I know you will not believe this, especially feeling so beaten down right now but in fact YOU ARE IN A POSITION OF STRENGTH.  Consider this - do you honestly believe that you are the first person this supervisor has bullied before?  Sorry to disallusion you but no, you're not.  This supervisor may have a very long list of similar complaints made about them in the past and FAS is just stuck with keeping them employed because it's next to impossible to fire a civil servant.  If there is anybody working with you, who have witnessed how you are being treated, if you had a quiet word with them, perhaps they would give evidence to prove your case.

Will the senior people in the organisation want such an appalling story as yours being broadcast publicly - to the local newspapers and radio stations - want the public alerted to this appalling treatment.  Of course not.  They will want to do everything in their power to keep you quiet and keep this situation under wraps.

You need a strong ally right now, someone who is on your side.  Someone who will stand by you and stand up for you.  Confide in someone you trust.  Tell them what is happening, ask them to help you.  That's what friends are for, to be strong for us when we're not up to it.

Money isn't worth anything if you loose your dignity and self-respect in order to gain a little more.  I know how very tight it is, living off state benefits, currently I'm on a TUS work scheme, but please for the good of your heath and peace of mind, be kind to yourself and get out of there; the sooner the better.

Sending you a mega hug and best wishes.

dubscribe


----------



## headlights

Hi Pudds and Dubscribe, don't know what to say except it’s good to see this country has some good decent people left and a good few are on this site. 

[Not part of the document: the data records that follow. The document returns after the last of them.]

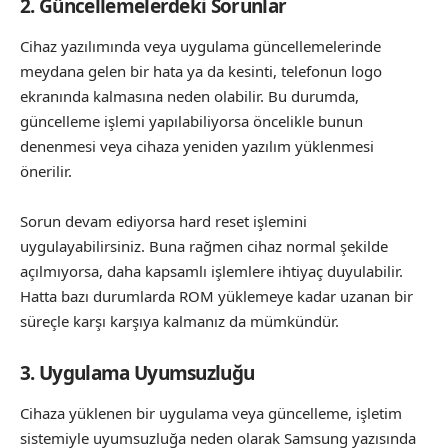
2. Güncellemelerdeki Sorunlar
Cihaz yazılımında veya uygulama güncellemelerinde
meydana gelen bir hata ya da kesinti, telefonun logo
ekranında kalmasına neden olabilir. Bu durumda,
güncelleme işlemi yapılabiliyorsa öncelikle bunun
denenmesi veya cihaza yeniden yazılım yüklenmesi
önerilir.
Sorun devam ediyorsa hard reset işlemini
uygulayabilirsiniz. Buna rağmen cihaz normal şekilde
açılmıyorsa, daha kapsamlı işlemlere ihtiyaç duyulabilir.
Hatta bazı durumlarda ROM yüklemeye kadar uzanan bir
süreçle karşı karşıya kalmanız da mümkündür.
3. Uygulama Uyumsuzluğu
Cihaza yüklenen bir uygulama veya güncelleme, işletim
sistemiyle uyumsuzluğa neden olarak Samsung yazısında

Thank you so much for posting on this subject. It is sad to say the least to see the way some people treat others especially in the work place in this case. I _have logged _dates and incidents and I have witnesses in one case, I also have recordings of calls made to my mobile with the time and number also. I have drafted up an official complaint to the management and the committee and will also take it to Fás [now known as DSP (Department of Social Protection)].
   I believe you are correct in saying that this bully is at it for many years and I believe they also perceive their actions as normal and appropriate to the job they do (or not do) as a so called supervisor.  I don’t intend to stay here much longer but I want to leave the place in better shape than the way I found it and to that end expose for all to see the bully and put an end to this bad behaviour in this establishment. I will update here on this site if there are any developments in this saga. 
  Thanks again for your support and words of wisdom I needed them, boy did I need them!


----------